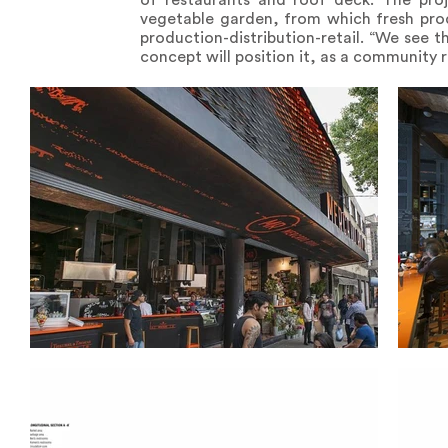
of restaurants and roof deck. The proj
vegetable garden, from which fresh prod
production-distribution-retail. “We see 
concept will position it, as a community 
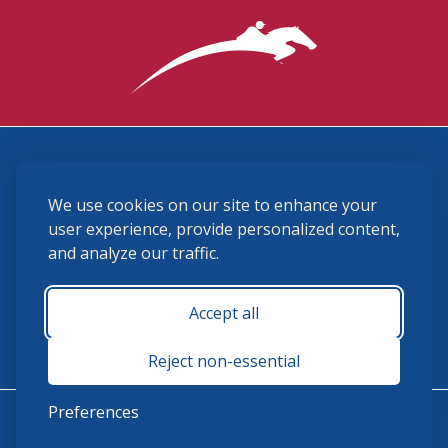
3870 Cigar Lane, Lexington, KY 40511
We use cookies on our site to enhance your
(859) 225-6700
membership@ushja.org
user experience, provide personalized content,
and analyze our traffic.
USHJA Privacy Policy
Cookie Preferences
Terms and Conditions
Accept all
Monday - Friday 8:30 a.m. - 5:00 p.m.
Reject non-essential
Preferences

....

▸ Assigned task:
All records above should be duplicated exactly, with the pictures omitted.

▸ Task output:
of restaurants and roof deck. The proj
vegetable garden, from which fresh prod
production-distribution-retail. “We see 
concept will position it, as a community 
3870 Cigar Lane, Lexington, KY 40511
We use cookies on our site to enhance your
(859) 225-6700
membership@ushja.org
user experience, provide personalized content,
and analyze our traffic.
USHJA Privacy Policy
Cookie Preferences
Terms and Conditions
Accept all
Monday - Friday 8:30 a.m. - 5:00 p.m.
Reject non-essential
Preferences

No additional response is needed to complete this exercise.